What happened in the Russia-Ukraine war this week? Catch up with the must-read news and analysis

A resident looks out from her burnt-out apartment in Irpin, outside Kyiv
A resident looks out from her burnt-out apartment in Irpin, outside Kyiv, following her return with her 17-year-old daughter after they left as refugees in February. Photograph: Marko Đurica/Reuters

Every week we wrap up the must-reads from our coverage of the Ukraine war, from news and features to analysis, visual guides and opinion.

Kyiv hit by missile attack

The week started with the sound of explosions heard around the Ukrainian capital in the small hours of Sunday morning.
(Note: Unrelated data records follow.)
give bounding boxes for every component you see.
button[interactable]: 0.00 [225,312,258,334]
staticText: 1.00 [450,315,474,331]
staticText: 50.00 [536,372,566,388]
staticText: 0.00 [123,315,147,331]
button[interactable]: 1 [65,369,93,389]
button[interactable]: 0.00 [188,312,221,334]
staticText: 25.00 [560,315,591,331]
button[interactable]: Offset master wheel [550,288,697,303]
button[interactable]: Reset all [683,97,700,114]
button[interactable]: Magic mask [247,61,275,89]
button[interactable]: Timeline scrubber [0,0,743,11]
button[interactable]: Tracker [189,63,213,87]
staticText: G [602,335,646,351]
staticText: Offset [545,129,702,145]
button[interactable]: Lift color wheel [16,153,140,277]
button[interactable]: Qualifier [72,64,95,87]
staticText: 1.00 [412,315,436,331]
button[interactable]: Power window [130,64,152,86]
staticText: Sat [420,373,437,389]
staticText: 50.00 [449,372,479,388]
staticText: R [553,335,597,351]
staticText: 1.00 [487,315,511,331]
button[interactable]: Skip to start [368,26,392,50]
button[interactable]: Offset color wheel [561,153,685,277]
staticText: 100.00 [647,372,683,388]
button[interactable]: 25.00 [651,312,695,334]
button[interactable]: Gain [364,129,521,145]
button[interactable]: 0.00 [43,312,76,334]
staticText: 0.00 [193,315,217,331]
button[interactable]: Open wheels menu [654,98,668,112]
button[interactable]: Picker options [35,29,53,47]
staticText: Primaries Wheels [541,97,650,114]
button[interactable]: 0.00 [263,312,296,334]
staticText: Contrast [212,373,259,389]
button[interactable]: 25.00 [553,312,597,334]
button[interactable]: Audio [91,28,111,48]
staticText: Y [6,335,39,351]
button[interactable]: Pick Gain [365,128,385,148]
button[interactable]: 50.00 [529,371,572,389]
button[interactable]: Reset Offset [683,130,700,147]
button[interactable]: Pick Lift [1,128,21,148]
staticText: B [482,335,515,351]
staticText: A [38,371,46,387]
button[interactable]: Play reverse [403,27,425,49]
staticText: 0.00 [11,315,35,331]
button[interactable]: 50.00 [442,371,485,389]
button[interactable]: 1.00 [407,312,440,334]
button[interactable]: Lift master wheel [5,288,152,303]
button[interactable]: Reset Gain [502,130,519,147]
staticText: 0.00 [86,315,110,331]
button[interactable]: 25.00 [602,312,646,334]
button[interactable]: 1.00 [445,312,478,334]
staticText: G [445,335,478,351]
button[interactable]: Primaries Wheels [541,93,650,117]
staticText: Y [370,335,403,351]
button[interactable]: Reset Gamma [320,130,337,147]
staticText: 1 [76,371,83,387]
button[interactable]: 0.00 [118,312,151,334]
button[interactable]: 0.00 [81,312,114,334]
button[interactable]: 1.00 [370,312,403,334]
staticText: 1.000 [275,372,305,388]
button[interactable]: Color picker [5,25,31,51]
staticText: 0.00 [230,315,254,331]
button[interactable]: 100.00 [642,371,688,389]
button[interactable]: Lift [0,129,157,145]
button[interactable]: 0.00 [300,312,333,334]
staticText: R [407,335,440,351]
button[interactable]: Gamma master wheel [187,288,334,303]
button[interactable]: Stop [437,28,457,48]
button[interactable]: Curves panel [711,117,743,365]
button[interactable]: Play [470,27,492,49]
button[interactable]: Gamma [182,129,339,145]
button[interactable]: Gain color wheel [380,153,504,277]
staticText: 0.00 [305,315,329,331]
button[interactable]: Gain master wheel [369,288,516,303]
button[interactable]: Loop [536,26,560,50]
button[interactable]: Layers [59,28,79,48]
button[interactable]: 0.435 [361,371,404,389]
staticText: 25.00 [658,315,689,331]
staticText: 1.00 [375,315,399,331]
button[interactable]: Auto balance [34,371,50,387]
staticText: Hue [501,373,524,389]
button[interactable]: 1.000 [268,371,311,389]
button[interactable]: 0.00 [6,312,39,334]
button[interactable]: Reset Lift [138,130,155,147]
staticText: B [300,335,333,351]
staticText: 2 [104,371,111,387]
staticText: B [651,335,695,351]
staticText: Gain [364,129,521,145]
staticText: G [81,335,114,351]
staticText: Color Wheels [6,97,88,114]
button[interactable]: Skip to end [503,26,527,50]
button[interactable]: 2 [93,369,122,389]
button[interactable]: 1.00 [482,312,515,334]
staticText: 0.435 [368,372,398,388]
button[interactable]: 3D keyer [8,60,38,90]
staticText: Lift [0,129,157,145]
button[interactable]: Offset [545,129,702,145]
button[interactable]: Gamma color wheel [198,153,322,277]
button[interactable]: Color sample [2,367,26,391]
Dan Sabbagh reported on Russian cruise missiles striking a railway depot in the eastern Dniprovsky suburb of Kyiv. Ukraine said the strike hit a rail car repair works; Moscow said it had destroyed tanks sent by eastern European countries to Ukraine.

It was the first time anywhere in the capital has been hit for more than five weeks. One person was hospitalised, and a plume of smoke rose and was visible from high points in the city. Five cruise missiles were launched from Tu-95 bombers, one of which was intercepted, Ukraine’s air force said, in an attack that represented a change of approach from Russian forces.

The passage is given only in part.